» **Work request**:
The whole answer is the data below, retyped exactly.

Collected data entries:
- Opening Delimiter -

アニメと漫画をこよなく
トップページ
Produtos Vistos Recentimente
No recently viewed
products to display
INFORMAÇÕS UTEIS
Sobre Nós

- Closing Delimiter -

» **Exercise result**:
アニメと漫画をこよなく
トップページ
Produtos Vistos Recentimente
No recently viewed
products to display
INFORMAÇÕS UTEIS
Sobre Nós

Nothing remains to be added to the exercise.